_Problem description:_ Each record that follows is to be transcribed exactly, excluding its images.

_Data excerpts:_
────────────────

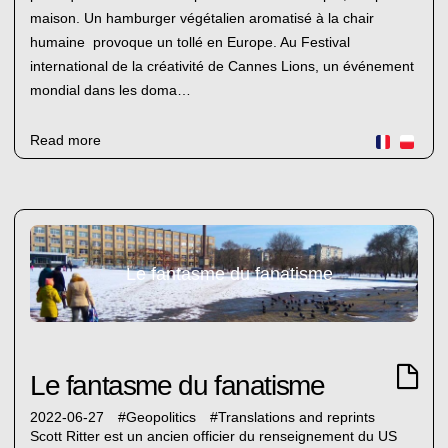
maison. Un hamburger végétalien aromatisé à la chair
humaine provoque un tollé en Europe. Au Festival
international de la créativité de Cannes Lions, un événement
mondial dans les doma…
Read more
Le fantasme du fanatisme
Le fantasme du fanatisme
2022-06-27
#
Geopolitics
#
Translations and reprints
Scott Ritter est un ancien officier du renseignement du US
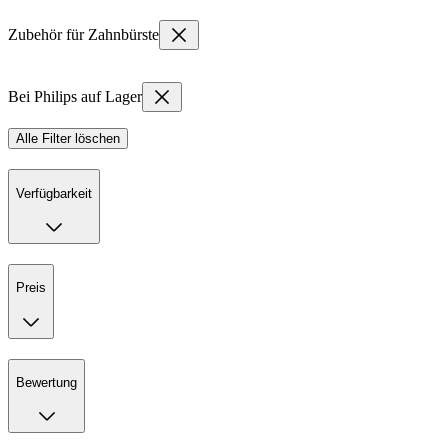
Zubehör für Zahnbürste
Bei Philips auf Lager
Alle Filter löschen
Verfügbarkeit
Preis
Bewertung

────────────────

_Completed task:_
maison. Un hamburger végétalien aromatisé à la chair
humaine provoque un tollé en Europe. Au Festival
international de la créativité de Cannes Lions, un événement
mondial dans les doma…
Read more
Le fantasme du fanatisme
Le fantasme du fanatisme
2022-06-27
#
Geopolitics
#
Translations and reprints
Scott Ritter est un ancien officier du renseignement du US
Zubehör für Zahnbürste
Bei Philips auf Lager
Alle Filter löschen
Verfügbarkeit
Preis
Bewertung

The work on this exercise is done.